No, it's not the name of a new movie. This is one of those things second language acquisition researchers worry about and which has a significant implications for the way we teach languages. What is it?
Back in 1981-ish Stephen Krashen reworked a very old idea about language learning, namely that there are two ways we learn, the first conscious, the second unconscious. This is sometimes called in psychology explicit and implicit learning. Krashen decided to rechristen them learning and acquisition. Since then, brain research has suggested that there is a lot in this and that the brain has two quite distinct ways of processing new information, the first when we pay conscious attention, the second when information is absorbed "beneath the radar", by osmosis (for want of a better word).
Krashen went further though. He hypothesised that consciously, explicitly learned knowledge could not become part of the unconscious, implicit system. In other words, he argued, there is absolutely no interface between learned knowledge and the acquired system. This is now known in the literature as the non interface position or strong non-interface position.

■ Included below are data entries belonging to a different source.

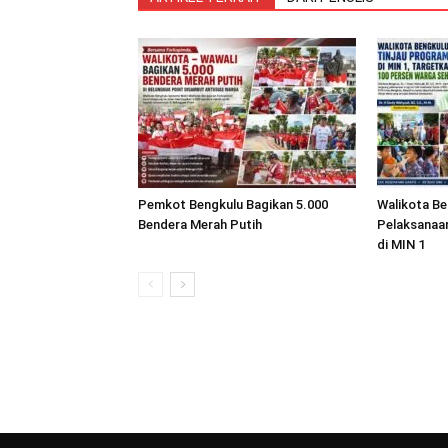
Pemkot Bengkulu Bagikan 5.000
Walikota Be
Bendera Merah Putih
Pelaksanaa
di MIN 1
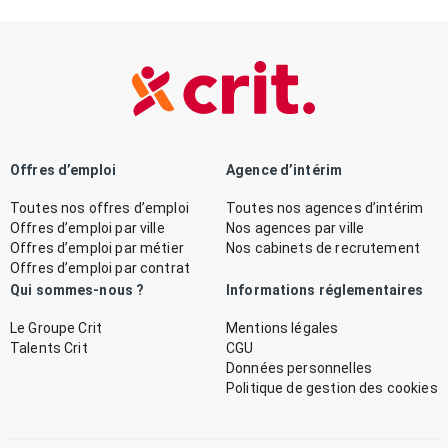
Offres d’emploi
Agence d’intérim
Toutes nos offres d’emploi
Toutes nos agences d’intérim
Offres d’emploi par ville
Nos agences par ville
Offres d’emploi par métier
Nos cabinets de recrutement
Offres d’emploi par contrat
Qui sommes-nous ?
Informations réglementaires
Le Groupe Crit
Mentions légales
Talents Crit
CGU
Données personnelles
Politique de gestion des cookies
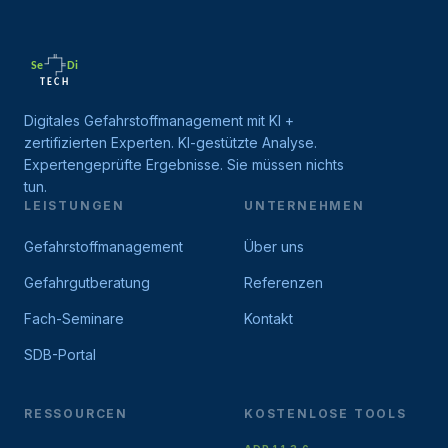
Digitales Gefahrstoffmanagement mit KI +
zertifizierten Experten. KI-gestützte Analyse.
Expertengeprüfte Ergebnisse. Sie müssen nichts
tun.
LEISTUNGEN
UNTERNEHMEN
Gefahrstoffmanagement
Über uns
Gefahrgutberatung
Referenzen
Fach-Seminare
Kontakt
SDB-Portal
RESSOURCEN
KOSTENLOSE TOOLS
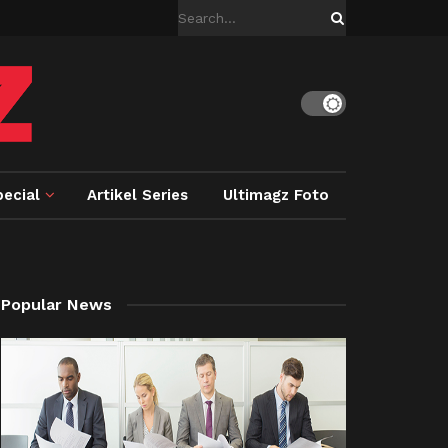
ecial
Artikel Series
Ultimagz Foto
Popular News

Most teachers might feel this goes against what we assume and that what we focus attention on and practise can gradually become internalised, implicit knowledge. We do pattern drills, questions, learn some rules, do practice communication and this gradually becomes automatic behaviour - that's what most of us would think. And yet we also know that, in immersion situations, when we pay little attention to rules, we do seem to pick up language effectively. Is our assumption about structured practice and rule learning wrong? Is Krashen right?
Well, we don't know for sure and Krashen was soon criticised by fellow researchers in the 1980s partly because, they said, it is hard to clearly distinguish between what is conscious and what is unconscious. More recent brain research has led some applied linguists to propose a weaker version of Krashen's interface hypothesis. It's called, er, the weak interface position.
According to an interesting chapter from a book I read yesterday by Nick Ellis, research (including brain scanning) suggests that, whilst first language learning only occurs via implicit, unconscious means, the same does not hold true for second language learning. One obvious reason is that we already have implicit and explicit knowledge of a first language system which colours how we learn the second language. If you want to read the detail about this, have a look at the Ellis chapter. His conclusions from the research are:
1 Implicit and explicit learning are distinct processes.
2 Implicit and explicit memory are distinguished in their content, their
form, and their brain localizations.
3 There are different types of knowledge of and about language, stored in
different areas of the brain, and engendered by different types of educational
4 A large part of acquisition involves the implicit learning of language from
5 L1 transfer, learnt attention, and automatization all contribute to the
more limited achievements of exclusive implicit learning in SLA than in
6 Pedagogical responses to these shortcomings involve explicit instruction,
recruiting consciousness to overcome the implicit routines that are nonoptimal
7 Evaluation research in language education demonstrates that such FoF (focus on form) instruction can be effective.
I highlighted that last one. Ellis then goes to explore what the nature of the interface between explicit and implict knowledge might be. In particular, he examines the nature of consciousness, as it is viewed in psychological research. It's not very easy stuff!
For the language teacher, I suppose the key thing to emerge from this is that the Krashen view of the strong interface with regard to learning and acquisition may, stress may, be too simple. There is a growing consensus in the research literature that teaching and practising some explicit grammar is worth doing in classroom contexts. This would accord with the view of many practising teachers, but it is also fair to say that many teachers probably still pay too much attention to grammatical analysis rather than providing high quality, interesting target language input.